Question

Let G be a finite group. Then G is necessarily a cyclic group if the order of G is

• A. 4
• B. 7
• C. 6
• D. 10

Answer 1

The Correct Option is B

To determine when a finite group \( G \) is necessarily a cyclic group, we should consider some key properties of group theory.

A group \( G \) is called cyclic if there exists an element \( a \) in \( G \) such that every element of \( G \) can be expressed as \( a^n \) for some integer \( n \). Essentially, a cyclic group is generated by a single element.

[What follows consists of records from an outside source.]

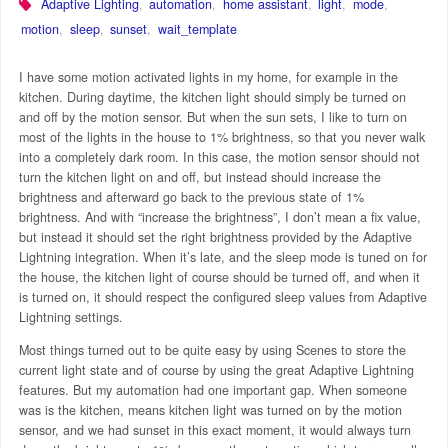
Adaptive Lighting
,
automation
,
home assistant
,
light
,
mode
,
motion
,
sleep
,
sunset
,
wait_template
I have some motion activated lights in my home, for example in the
kitchen. During daytime, the kitchen light should simply be turned on
and off by the motion sensor. But when the sun sets, I like to turn on
most of the lights in the house to 1% brightness, so that you never walk
into a completely dark room. In this case, the motion sensor should not
turn the kitchen light on and off, but instead should increase the
brightness and afterward go back to the previous state of 1%
brightness. And with “increase the brightness”, I don’t mean a fix value,
but instead it should set the right brightness provided by the Adaptive
Lightning integration. When it’s late, and the sleep mode is tuned on for
the house, the kitchen light of course should be turned off, and when it
is turned on, it should respect the configured sleep values from Adaptive
Lightning settings.
Most things turned out to be quite easy by using Scenes to store the
current light state and of course by using the great Adaptive Lightning
features. But my automation had one important gap. When someone
was is the kitchen, means kitchen light was turned on by the motion
sensor, and we had sunset in this exact moment, it would always turn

A fundamental result in group theory states that if the order of a group (the number of elements in the group) is a prime number, then the group is cyclic. This is because, in such a group, every non-identity element must generate the entire group.

Let's examine each option:

• Option 1: Order = 4
  The number 4 is not a prime number (it is \( 2^2 \)). Groups of order 4, such as the Klein four-group, exist which are not cyclic since they are not generated by a single element. Hence, a group of order 4 is not necessarily cyclic.
• Option 2: Order = 7
  The number 7 is a prime number. By the aforementioned theory, any group with a prime order is cyclic. Therefore, any group of order 7 is necessarily cyclic.
• Option 3: Order = 6
  The number 6 is not a prime number (it is \( 2 \times 3 \)). Groups of order 6, such as the symmetric group \( S_3 \), can exist which are not cyclic. Thus, a group of order 6 is not necessarily cyclic.
• Option 4: Order = 10
  The number 10 is not a prime number (it is \( 2 \times 5 \)). Groups of order 10, for example, the dihedral group \( D_5 \), exist which are not cyclic. Therefore, a group of order 10 is not necessarily cyclic.

Based on the analysis, the correct answer is that a group \( G \) is necessarily cyclic if the order of \( G \) is \( 7 \), a prime number.